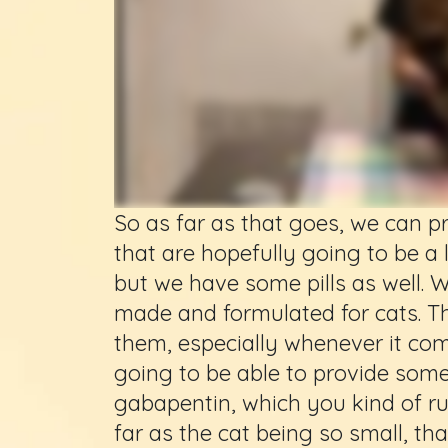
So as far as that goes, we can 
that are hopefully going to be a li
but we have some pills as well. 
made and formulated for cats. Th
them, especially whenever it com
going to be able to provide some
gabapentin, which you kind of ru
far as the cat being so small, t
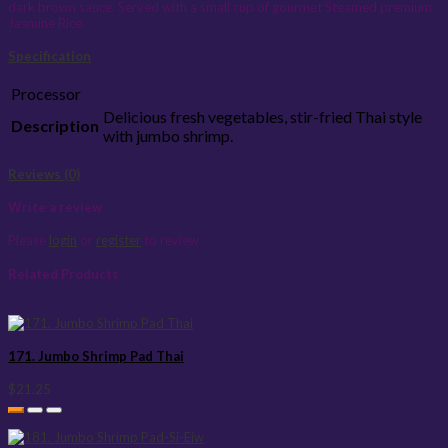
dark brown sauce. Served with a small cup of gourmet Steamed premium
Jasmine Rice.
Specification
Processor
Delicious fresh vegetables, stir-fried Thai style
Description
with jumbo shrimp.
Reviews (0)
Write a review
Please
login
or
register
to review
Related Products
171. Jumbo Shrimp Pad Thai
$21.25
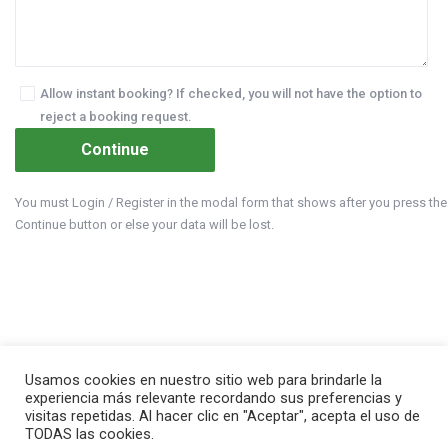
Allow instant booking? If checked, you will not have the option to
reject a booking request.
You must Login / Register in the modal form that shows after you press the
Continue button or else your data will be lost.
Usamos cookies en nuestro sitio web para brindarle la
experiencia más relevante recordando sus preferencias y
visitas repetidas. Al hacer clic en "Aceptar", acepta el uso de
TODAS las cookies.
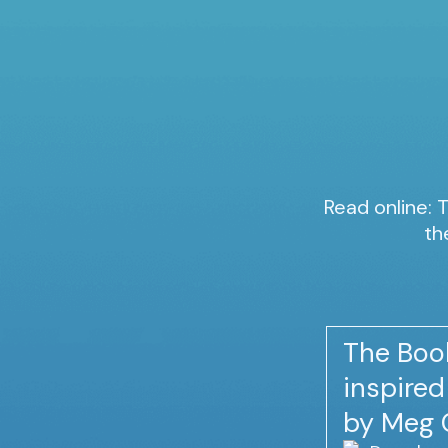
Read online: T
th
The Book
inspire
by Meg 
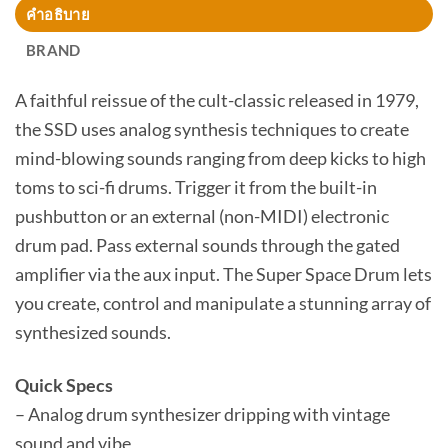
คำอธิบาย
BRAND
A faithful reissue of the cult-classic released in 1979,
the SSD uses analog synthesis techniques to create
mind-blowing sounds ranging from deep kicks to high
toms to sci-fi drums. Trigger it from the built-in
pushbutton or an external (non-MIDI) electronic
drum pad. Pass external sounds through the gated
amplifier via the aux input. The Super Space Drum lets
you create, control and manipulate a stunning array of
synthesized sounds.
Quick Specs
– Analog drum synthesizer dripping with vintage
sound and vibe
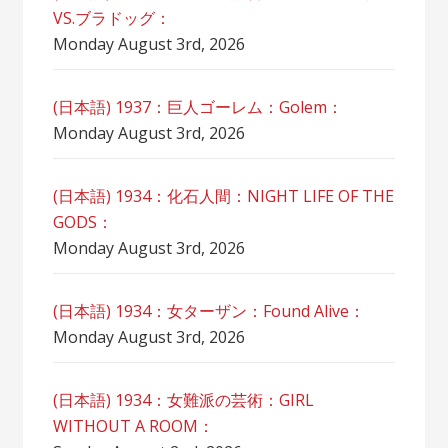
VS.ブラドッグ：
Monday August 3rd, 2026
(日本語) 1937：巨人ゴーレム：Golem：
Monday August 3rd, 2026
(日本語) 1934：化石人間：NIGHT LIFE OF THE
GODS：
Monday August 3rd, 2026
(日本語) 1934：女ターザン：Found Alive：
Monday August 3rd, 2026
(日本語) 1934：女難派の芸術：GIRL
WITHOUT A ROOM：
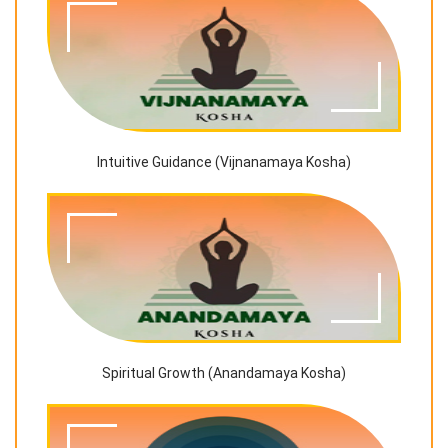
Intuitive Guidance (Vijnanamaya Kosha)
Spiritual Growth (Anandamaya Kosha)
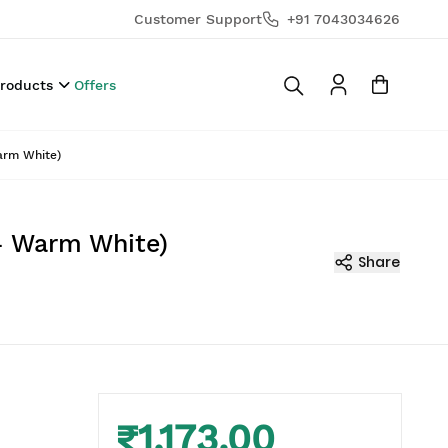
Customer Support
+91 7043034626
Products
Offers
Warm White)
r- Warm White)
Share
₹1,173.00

■ WORK TO BE COMPLETED
Answer with a single number, the count of lines above that contain "Kosha".

■ EXERCISE RESULT
2